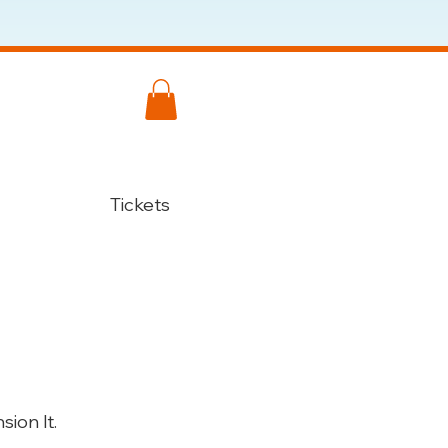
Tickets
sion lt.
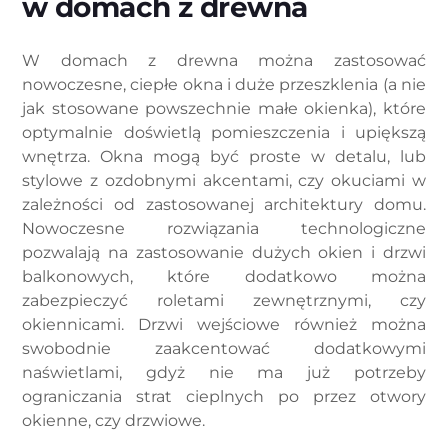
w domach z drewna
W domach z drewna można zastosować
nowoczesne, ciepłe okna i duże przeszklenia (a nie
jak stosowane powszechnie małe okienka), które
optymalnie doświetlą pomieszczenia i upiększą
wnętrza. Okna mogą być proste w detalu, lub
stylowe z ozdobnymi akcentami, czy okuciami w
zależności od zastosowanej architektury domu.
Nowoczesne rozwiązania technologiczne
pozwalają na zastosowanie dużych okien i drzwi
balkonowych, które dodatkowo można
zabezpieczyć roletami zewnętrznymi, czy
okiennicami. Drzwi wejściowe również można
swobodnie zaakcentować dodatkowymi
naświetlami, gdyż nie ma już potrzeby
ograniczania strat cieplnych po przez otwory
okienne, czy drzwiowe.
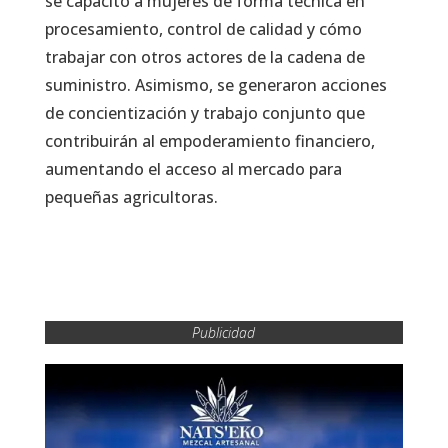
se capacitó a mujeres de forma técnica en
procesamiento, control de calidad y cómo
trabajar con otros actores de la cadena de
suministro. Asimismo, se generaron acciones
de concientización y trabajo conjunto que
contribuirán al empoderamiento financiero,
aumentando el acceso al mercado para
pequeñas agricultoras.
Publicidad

-=-=-=-=-

Without carrying over any picture, retype the records above word for word.

Tickets
sion lt.
w domach z drewna
W domach z drewna można zastosować
nowoczesne, ciepłe okna i duże przeszklenia (a nie
jak stosowane powszechnie małe okienka), które
optymalnie doświetlą pomieszczenia i upiększą
wnętrza. Okna mogą być proste w detalu, lub
stylowe z ozdobnymi akcentami, czy okuciami w
zależności od zastosowanej architektury domu.
Nowoczesne rozwiązania technologiczne
pozwalają na zastosowanie dużych okien i drzwi
balkonowych, które dodatkowo można
zabezpieczyć roletami zewnętrznymi, czy
okiennicami. Drzwi wejściowe również można
swobodnie zaakcentować dodatkowymi
naświetlami, gdyż nie ma już potrzeby
ograniczania strat cieplnych po przez otwory
okienne, czy drzwiowe.
se capacitó a mujeres de forma técnica en
procesamiento, control de calidad y cómo
trabajar con otros actores de la cadena de
suministro. Asimismo, se generaron acciones
de concientización y trabajo conjunto que
contribuirán al empoderamiento financiero,
aumentando el acceso al mercado para
pequeñas agricultoras.
Publicidad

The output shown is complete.